Activity: Set down only these lines, exactly: the line containing "Deklaracja dostępności" and all lines through the end of the data below. Omit pictures.

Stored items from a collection

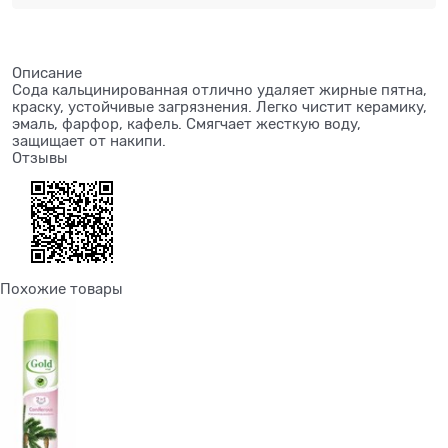
Описание
Сода кальцинированная отлично удаляет жирные пятна,
краску, устойчивые загрязнения. Легко чистит керамику,
эмаль, фарфор, кафель. Смягчает жесткую воду,
защищает от накипи.
Отзывы
Похожие товары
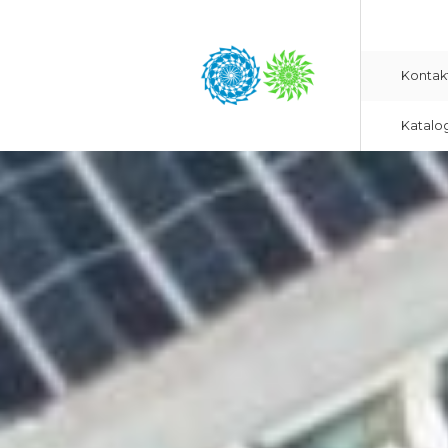
Kontak
Katalo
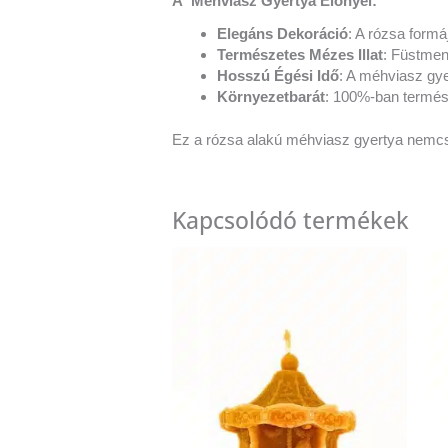
A Méhviasz Gyertya Előnyei:
Elegáns Dekoráció
: A rózsa formá
Természetes Mézes Illat
: Füstmen
Hosszú Égési Idő
: A méhviasz gye
Környezetbarát
: 100%-ban termés
Ez a rózsa alakú méhviasz gyertya nemcsak 
Kapcsolódó termékek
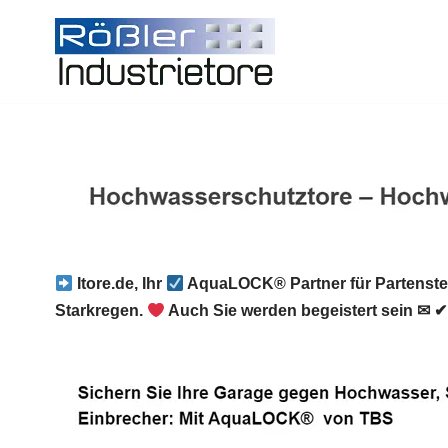
Zum
Inhalt
springen
Itore.de, Ihr
AquaLOCK® Partner für Partenste
Starkregen.
Auch Sie werden begeistert sein ✉ ✔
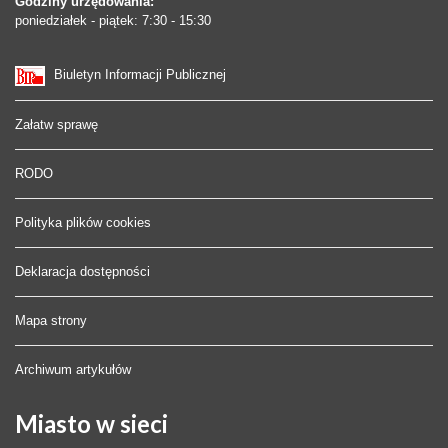
Godziny urzędowania:
poniedziałek - piątek: 7:30 - 15:30
Biuletyn Informacji Publicznej
Załatw sprawę
RODO
Polityka plików cookies
Deklaracja dostępności
Mapa strony
Archiwum artykułów
Miasto
w sieci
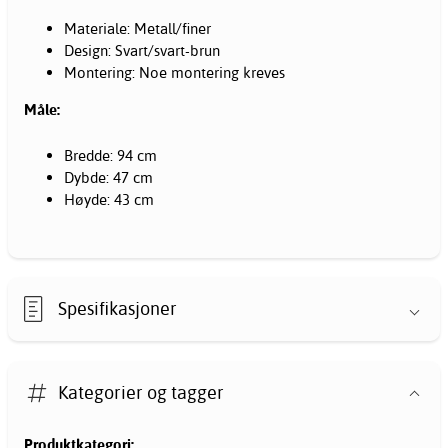
Materiale: Metall/finer
Design: Svart/svart-brun
Montering: Noe montering kreves
Måle:
Bredde: 94 cm
Dybde: 47 cm
Høyde: 43 cm
Spesifikasjoner
Kategorier og tagger
Produktkategori:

Response for this exercise:
Deklaracja dostępności
Mapa strony
Archiwum artykułów
Miasto
w sieci
Materiale: Metall/finer
Design: Svart/svart-brun
Montering: Noe montering kreves
Måle:
Bredde: 94 cm
Dybde: 47 cm
Høyde: 43 cm
Spesifikasjoner
Kategorier og tagger
Produktkategori:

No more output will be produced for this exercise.